**Assignment**
Find the lines in the records that carry the word "استخر". Copy each one.

----

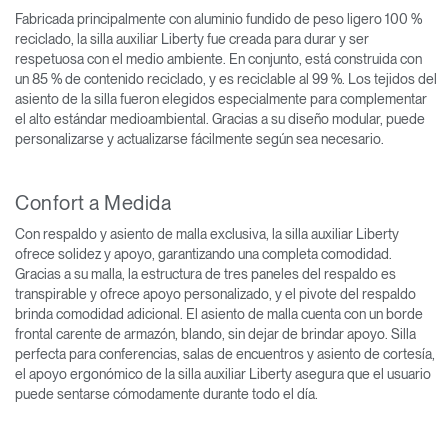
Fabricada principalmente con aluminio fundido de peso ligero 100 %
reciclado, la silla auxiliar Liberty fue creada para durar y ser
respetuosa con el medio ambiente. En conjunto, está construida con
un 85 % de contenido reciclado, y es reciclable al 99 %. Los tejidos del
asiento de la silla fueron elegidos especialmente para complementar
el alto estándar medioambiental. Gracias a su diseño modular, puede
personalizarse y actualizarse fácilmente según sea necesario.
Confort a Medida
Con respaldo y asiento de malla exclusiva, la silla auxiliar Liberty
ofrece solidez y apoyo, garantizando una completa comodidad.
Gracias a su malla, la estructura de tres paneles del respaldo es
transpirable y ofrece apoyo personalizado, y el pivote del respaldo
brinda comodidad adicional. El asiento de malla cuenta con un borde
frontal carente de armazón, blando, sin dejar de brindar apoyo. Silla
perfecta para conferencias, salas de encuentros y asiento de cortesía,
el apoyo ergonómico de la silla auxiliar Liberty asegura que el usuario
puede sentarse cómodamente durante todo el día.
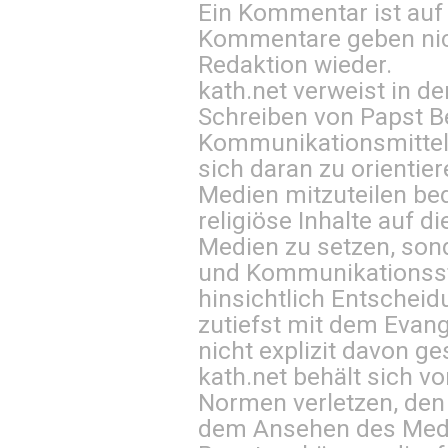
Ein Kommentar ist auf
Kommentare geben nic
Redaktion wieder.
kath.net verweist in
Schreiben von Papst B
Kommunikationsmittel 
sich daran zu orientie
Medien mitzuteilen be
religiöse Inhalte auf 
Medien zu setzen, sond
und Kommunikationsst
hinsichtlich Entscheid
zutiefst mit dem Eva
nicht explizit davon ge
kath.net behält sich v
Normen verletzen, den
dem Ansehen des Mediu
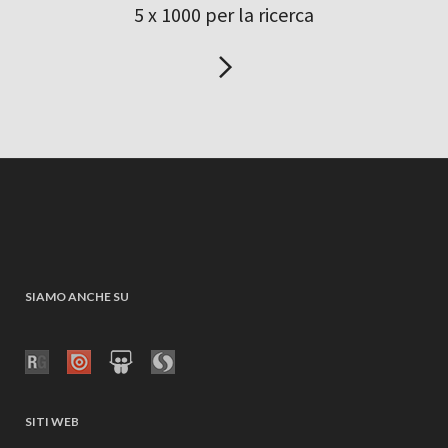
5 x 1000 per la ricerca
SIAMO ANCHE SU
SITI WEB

----

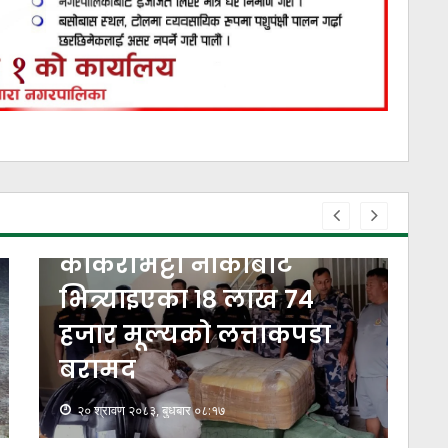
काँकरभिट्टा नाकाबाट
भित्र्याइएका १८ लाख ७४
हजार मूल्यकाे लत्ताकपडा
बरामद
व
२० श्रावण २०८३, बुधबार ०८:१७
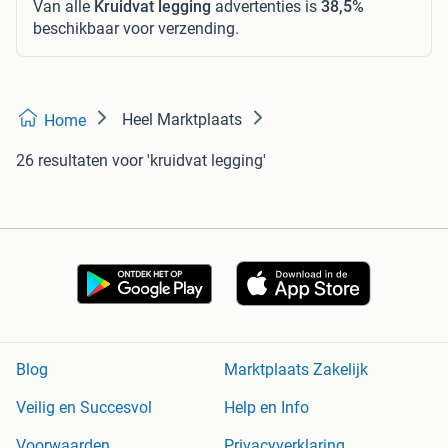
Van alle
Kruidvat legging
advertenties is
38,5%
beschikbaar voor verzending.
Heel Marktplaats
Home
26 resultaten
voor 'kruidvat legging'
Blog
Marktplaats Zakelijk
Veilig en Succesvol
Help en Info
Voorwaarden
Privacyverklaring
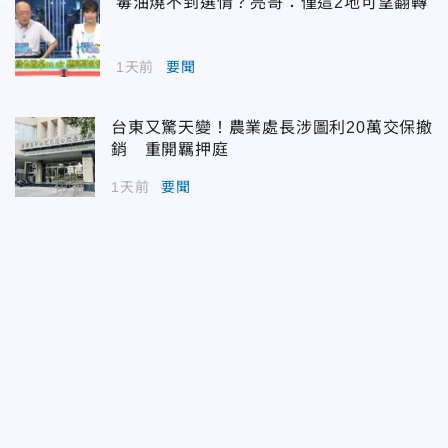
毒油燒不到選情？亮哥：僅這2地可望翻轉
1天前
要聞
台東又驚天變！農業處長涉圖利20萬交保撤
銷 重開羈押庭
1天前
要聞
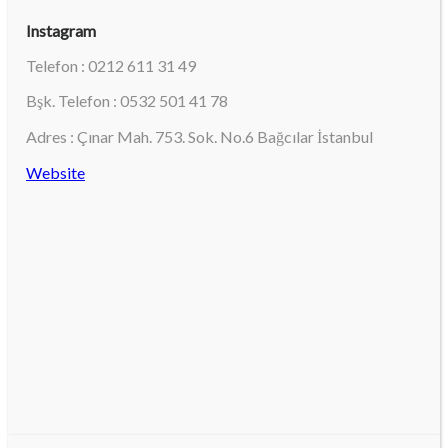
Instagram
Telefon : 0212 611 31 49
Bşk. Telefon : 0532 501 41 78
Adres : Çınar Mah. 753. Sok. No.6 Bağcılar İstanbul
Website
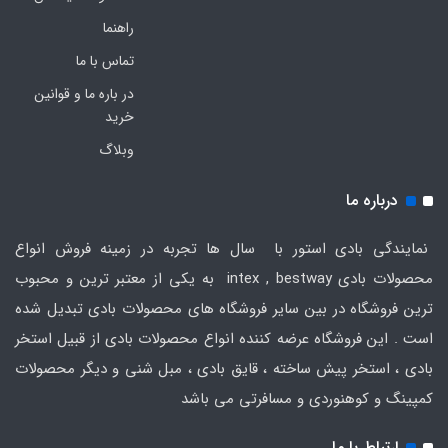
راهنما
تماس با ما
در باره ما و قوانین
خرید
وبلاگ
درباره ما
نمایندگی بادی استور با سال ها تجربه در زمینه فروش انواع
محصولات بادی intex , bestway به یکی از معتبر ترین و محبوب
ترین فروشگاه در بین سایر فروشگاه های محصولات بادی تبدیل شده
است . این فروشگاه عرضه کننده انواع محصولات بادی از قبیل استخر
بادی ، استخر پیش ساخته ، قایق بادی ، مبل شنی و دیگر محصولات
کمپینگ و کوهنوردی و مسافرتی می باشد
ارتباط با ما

----

**Response to the task**
است . این فروشگاه عرضه کننده انواع محصولات بادی از قبیل استخر
بادی ، استخر پیش ساخته ، قایق بادی ، مبل شنی و دیگر محصولات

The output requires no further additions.